I meant to go to Tarragona on the train this morning, but didn't have enough energy to make an early start, so I did some shopping and cooking, then finally broke out my my lethargy mid-afternoon with a drive up the N232, all the way over the Querol pass (1080m) to visit Morella. I stopped at the Carlos VII hotel and restaurant at the top. It was closed, but the gates were open so I went in and took some photos.
From the escarpment behind the restaurant I got my first glimpse of Morella, illuminated by afternoon sun on the western horizon.
The convent buildings and huge chapel will be renovated and converted to offer hospitality, modern style, as a business like the Hotel Restaurant Carols VII down on the Querol pass. There was another old church building in the town, and it has been converted into health centre. How appropriate. I'd wager there was a time when the church authorities and town council would have worried over these buildings, no longer sustainable in use by a population which has more than halved in a century - especially as they began to show signs of neglect. It's good to see their re-purposing reflects their original values and use. There's a large empty 18-19th century school or college building on the hillside adjacent to the basilica. I wonder what use will eventually be found for it?
The basilica, named after one of the main Curial churches in Rome, is big enough to serve the town's present population, and is interesting in its own right, with a huge stone choir loft supported by gothic vaulting in the western penultimate bay of the nave.

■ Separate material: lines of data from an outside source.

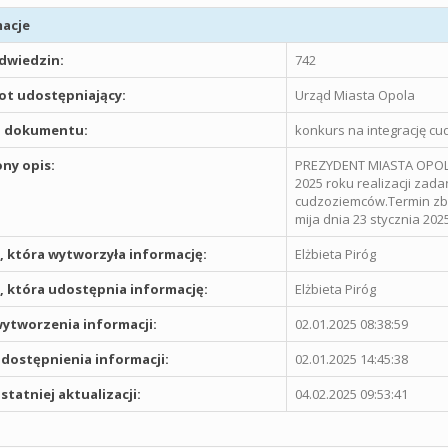
acje
odwiedzin:
742
t udostępniający:
Urząd Miasta Opola
 dokumentu:
konkurs na integrację cu
ny opis:
PREZYDENT MIASTA OPOLA 
2025 roku realizacji zada
cudzoziemców.Termin zbio
mija dnia 23 stycznia 2025
 która wytworzyła informację:
Elżbieta Piróg
 która udostępnia informację:
Elżbieta Piróg
ytworzenia informacji:
02.01.2025 08:38:59
dostępnienia informacji:
02.01.2025 14:45:38
statniej aktualizacji:
04.02.2025 09:53:41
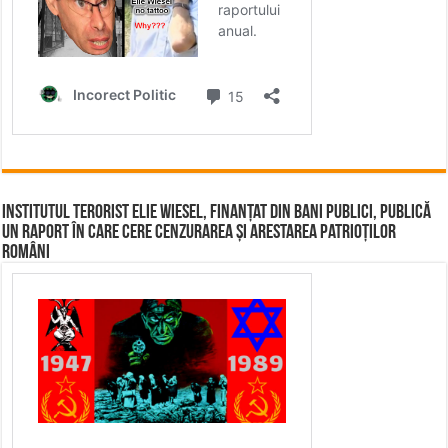
Institutul terorist Elie Wiesel, finanțat din bani publici, publică
un raport în care cere cenzurarea și arestarea patrioților
români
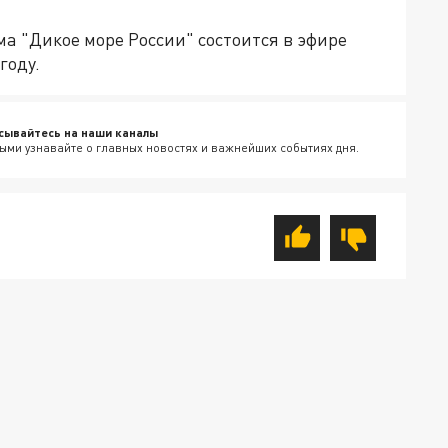
ма "Дикое море России" состоится в эфире
году.
сывайтесь на наши каналы
ыми узнавайте о главных новостях и важнейших событиях дня.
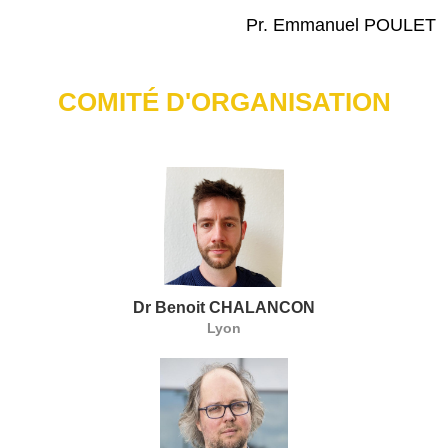
Pr. Emmanuel POULET
COMITÉ D'ORGANISATION
Dr Benoit CHALANCON
Lyon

It has a decorated spiral staircase, perfect for processions up and down. In the next bay along on the north side at loft level is a remarkable organ case. The organ console is in the choir loft. I couldn't find out anything about the church's music programme, but such a superb environment must be an inspiration to musicians. The apsidal sanctuary is covered in gold baroque ornamentation from floor to ceiling, in contrast to the thirteenth century gothic of the rest of the building. The church isn't well served for natural light, but its tranquility makes it more numinous than gloomy. I noticed rice underfoot in the plaza outside. There'd been a wedding earlier in the day.
Humans have occupied this mountain since the bronze age. Greek, Romans, Visigoths and Moors in turn occupied this mountain and built on it. On the north side are the remains of an aqueduct. In its present form it's a fourteenth century construction, but who first had the idea and built the prototype? It appears the Moors named the town Maurela, after conquering it in 714. There's so much to understand and absorb about this place, it really merits a stopover visit. Perhaps we can do that when the Parador opens.